Bringing the right documents is an important part of the interview process — trust us.

This is the story: You've spent a few weeks researching potential job interview questions and meticulously rehearsing the answers. You walk into the interview room and sit across the hiring manager, only to hear them say, “Sorry, I don't have a copy of your resume. Do you have an extra copy with you?” You then empty out your bag in a panic, only to realize that you didn't bring any extra copies! Imagine how humiliating that would be. 

You'd be surprised how often candidates walk into an interview to find out that the interviewer doesn't have a copy of their documents. Thus, being prepared with key documents can certainly increase your chances of having a successful interview. Read on to learn what documents are required for the job interview, plus other important things to remember.

Documents required for the job interview

Copies of your resume

Pro tip: Always bring more than one copy of your resume or CV to your job interview. A good rule of thumb would be to bring four to five copies, as you may be interviewed by multiple people. Plus, you never know, things could go so well in the interview that the hiring manager sends you for a second interview with another member of their team or even their boss! 

It wouldn't look very good if you can't provide extra copies of your resume under such circumstances. The hiring manager might also ask you to leave a few copies for the HR personnel at the end. It's a good idea to print out five extra copies of your resume and bring them in a resume presentation folder on the day of your interview.

Copies of your reference list

References from your previous managers and supervisors are a good testimony of your abilities, so bringing copies of this list would be beneficial during your interview. You can also include co-workers that you directly worked with in your reference list. If you're a fresh graduate, include professors that you worked closely with as well. 

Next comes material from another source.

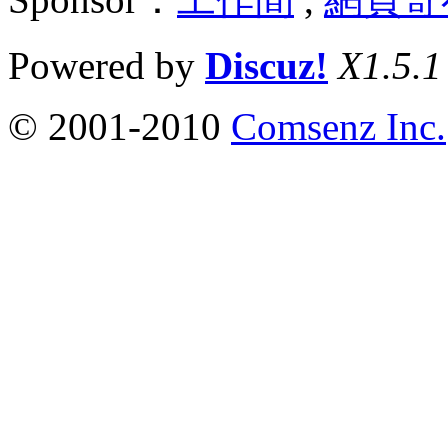
Powered by
Discuz!
X1.5.1
© 2001-2010
Comsenz Inc.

References should be people who can attest to your professional skills, work experience, and achievements. You can also consider any volunteer activities that you've been a part of. Community leaders who can speak to your work ethic are excellent options, as well. Similar to the point above, be sure to bring additional five copies of your reference list in case they're needed. If you aren't asked for your references during the interview, you can ask if they are needed at the very end.

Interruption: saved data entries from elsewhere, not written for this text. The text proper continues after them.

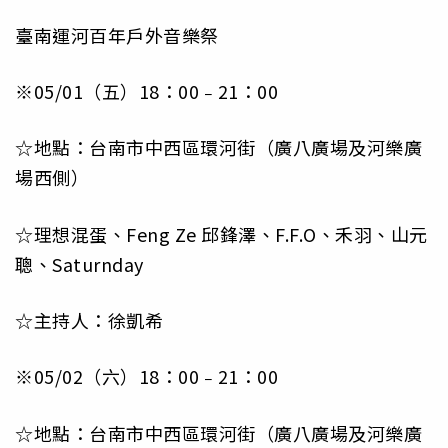
臺南運河百年戶外音樂祭
※05/01（五）18：00﹣21：00
☆地點：台南市中西區環河街（廣八廣場及河樂廣
場西側）
☆理想混蛋、Feng Ze 邱鋒澤、F.F.O、禾羽、山元
聰、Saturnday
☆主持人：徐凱希
※05/02（六）18：00﹣21：00
☆地點：台南市中西區環河街（廣八廣場及河樂廣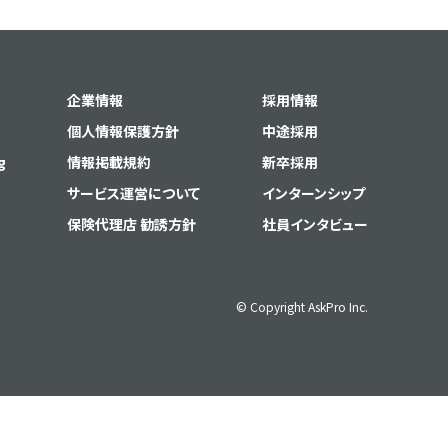
企業情報
採用情報
個人情報保護方針
中途採用
g
情報掲載規約
新卒採用
サービス運営について
インターンシップ
保険代理店 勧誘方針
社員インタビュー
© Copyright AskPro Inc.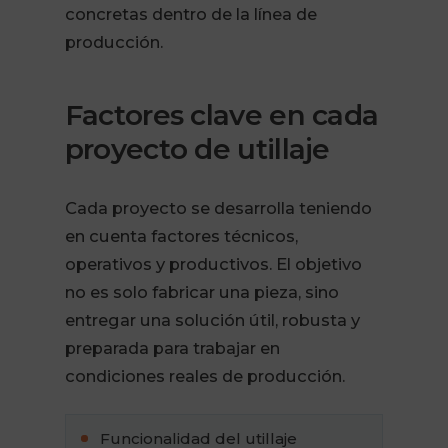
concretas dentro de la línea de
producción.
Factores clave en cada
proyecto de utillaje
Cada proyecto se desarrolla teniendo
en cuenta factores técnicos,
operativos y productivos. El objetivo
no es solo fabricar una pieza, sino
entregar una solución útil, robusta y
preparada para trabajar en
condiciones reales de producción.
Funcionalidad del utillaje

Pre-written interview questions for your hiring manager

When putting copies of your resume and reference list into your resume presentation folder, be sure to also include a sheet of paper with at least two or three pre-written questions to ask your interviewers. Writing them down comes in handy in case your mind goes blank and you freeze when they ask you if you have any questions.

Driver's License

Bring your driver's license to the job interview — even if you're not driving yourself to the venue. Depending on where the interview is taking place, the building might have a strict security policy that requires you to show photo I.D. proof before you're allowed in. 

Fact sheet

This document will not be required by the interviewer, but it'll come in handy for your own use. A fact sheet should list out the names, addresses, phone numbers, and work dates for each position that you've held in the past. If you have an updated profile on LinkedIn, you could simply print your profile and manually add the address and phone numbers of each company that you've worked at. 

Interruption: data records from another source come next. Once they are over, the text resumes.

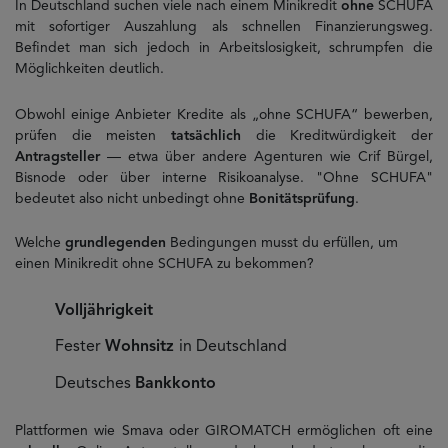
In Deutschland suchen viele nach einem Minikredit
ohne
SCHUFA
mit sofortiger Auszahlung als schnellen Finanzierungsweg.
Befindet man sich jedoch in Arbeitslosigkeit, schrumpfen die
Möglichkeiten deutlich.
Obwohl einige Anbieter Kredite als „ohne SCHUFA“ bewerben,
prüfen die meisten
tatsächlich
die Kreditwürdigkeit der
Antragsteller
— etwa über andere Agenturen wie Crif Bürgel,
Bisnode oder über interne Risikoanalyse. "Ohne SCHUFA"
bedeutet also nicht unbedingt ohne
Bonitätsprüfung
.
Welche
grundlegenden
Bedingungen musst du erfüllen, um
einen Minikredit ohne SCHUFA zu bekommen?
Volljährigkeit
Fester
Wohnsitz
in Deutschland
Deutsches
Bankkonto
Plattformen wie Smava oder GIROMATCH ermöglichen oft eine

Don't be too reliant on looking up all this information on your phone, as a small thing such as your phone battery dying or a lack of good connection at the venue could make you look unprepared. Most companies will ask for this information to help them in conducting background research before hiring you, so do prepare ahead of time.

Work portfolio

A portfolio is an effective tool in showcasing examples of your work, such as website articles, architectural designs, apparel designs, advertisements, and marketing materials. Be sure to bring a work portfolio to your interview to set yourself apart from other candidates and efficiently demonstrate the quality of your work in the past. 

Other materials a candidate should bring to the job interview

Pen and paper

Always bring a pen and paper when going for a job interview. Take notes on the questions that the hiring manager asks or good insights that they share. You can use these notes to write a thoughtful and personalized thank-you email when you follow up.

A bag or briefcase

Once you have prepared the documents required for your job interview, you should decide how you're going to neatly organize and carry them. The goal is to look put together and prepared.

Choose a handbag, briefcase, messenger bag, or resume presentation folder that can hold everything and looks professional. Avoid going for bags with fancy or busy designs and distracting colors, as you don't want your appearance to make you look unprofessional. Backpacks may be appropriate for some work settings, but not for all job interviews. Use your best judgment on choosing a bag based on what you know about the company culture.

Being prepared with the right documentation for your job interview will help ease your mind and focus on what's most important — showing potential employers why they should hire you in the first place.